One of the most draining things about my job is dealing with constant militant atheism. It’s not the entertaining sort of atheism I encounter when blogging – the kind that usually comes from adults able to string two thoughts together with some sort of a logical connection. No, this is an atheistic fundamentalism that is supported with the sort of logic that is based in single unanswerable questions.
“God can’t be real because who were his parents?” “Science has proved there is no God because it was a Big Bang.” “God isn’t real because if he was we could see him.” “God can’t be true because it is just made up.”

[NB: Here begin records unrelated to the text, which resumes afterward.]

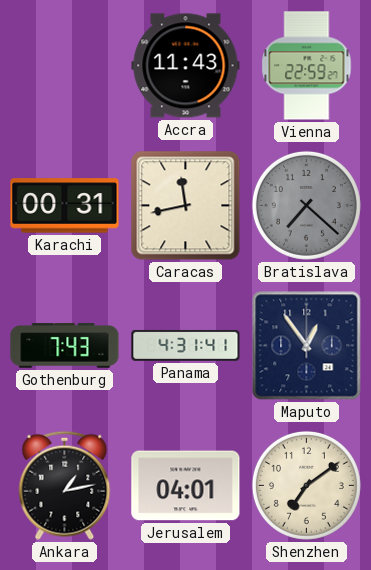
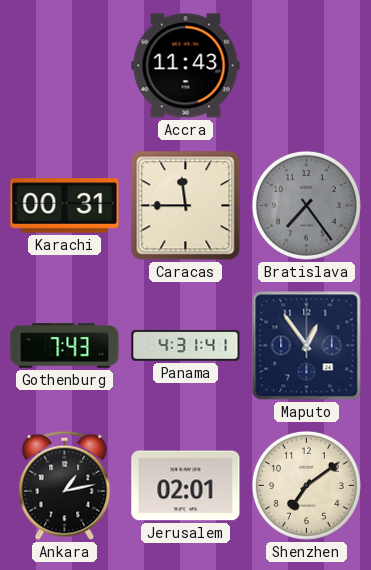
Vienna: 22:59 -> none
Caracas: 11:43 -> 11:45
Bratislava: 7:22 -> 7:24
Jerusalem: 04:01 -> 02:01
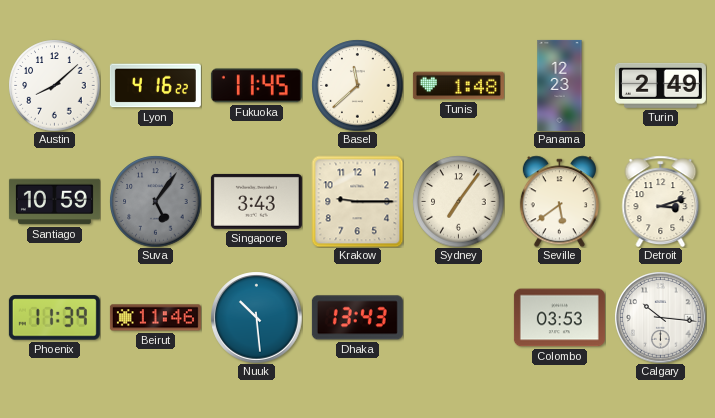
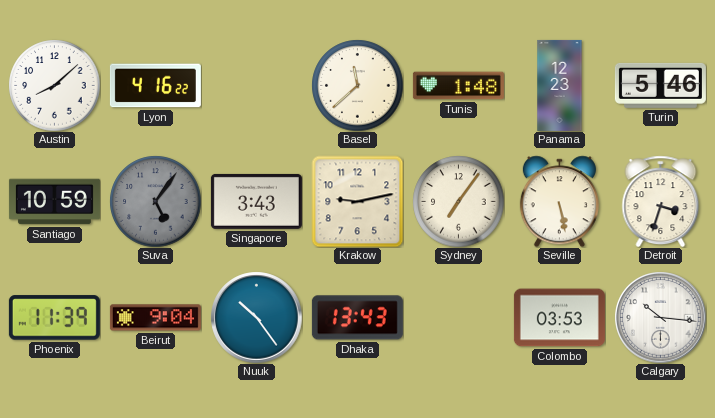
Fukuoka: 11:45 -> none
Turin: 2:49 -> 5:46
Krakow: 9:15 -> 9:13
Seville: 5:39 -> 5:28
Detroit: 3:12 -> 3:33
Beirut: 11:46 -> 9:04
Nuuk: 10:29 -> 10:24
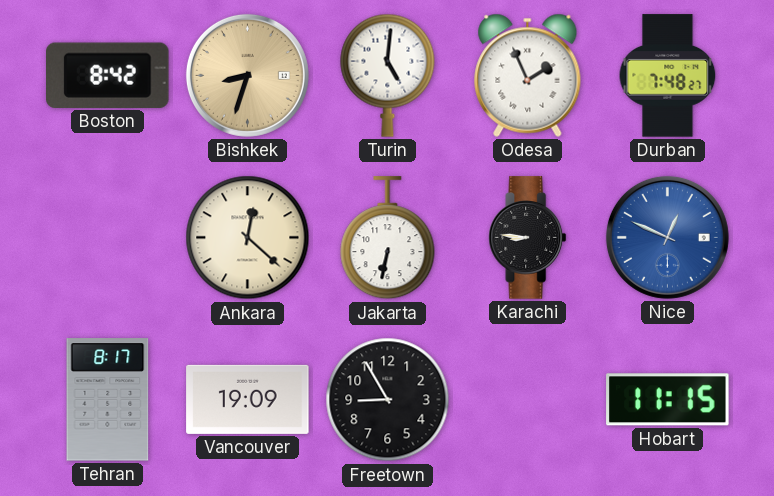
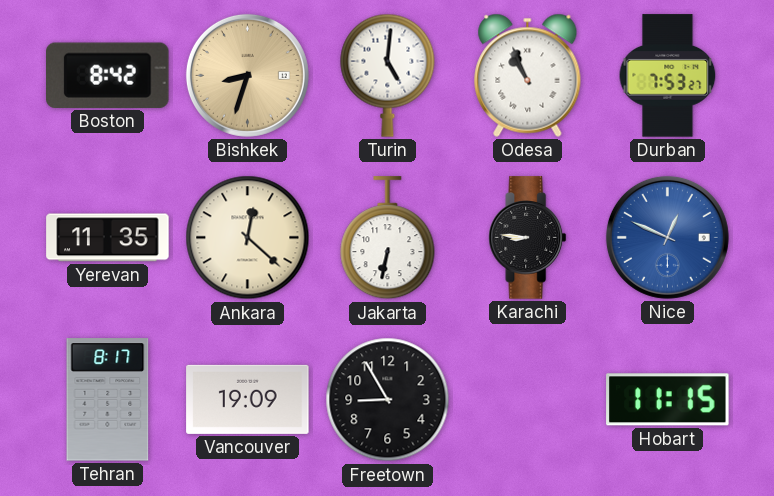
Odesa: 1:56 -> 10:56
Durban: 7:48 -> 7:53
Yerevan: none -> 11:35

They don’t even ask the difficult or probing questions. They are so convinced that the most facile questions prove the non-existence of God that they refuse to even listen to the simplest answers. They cannot conceive that their rhetorical questions could possibly have answers. They haven’t thought of an answer (not that they have tried, because they find the very thought of thinking about God revolting) so there cannot be an answer (or more than one). I never cease to be amazed at the misplaced intellectual self-confidence of 13-year-olds.
Recently I tried to explain the problems with trying to prove a negative. Somehow, despite their mental superiority, they can’t grasp this.
Yet the worst is not the constant questions to which no answers are desired or heard. It is the anger, the aggression, the vitriol behind this stream of anti-God sentiment. I just can’t understand how so many children could be so angry about Someone who they don’t even believe exists. They want to blame Him for the ills of the world they insist He did not create nor does He sustain.
When they have to learn about anyone who does believe in God or why they do, the militancy and anger gets reaches new heights. Many of them cannot even read from a textbook without inserting commentary phrase by phrase about how what or who they have read is rubbish.
I suppose it is fortunate I only have to put up with this five days a week.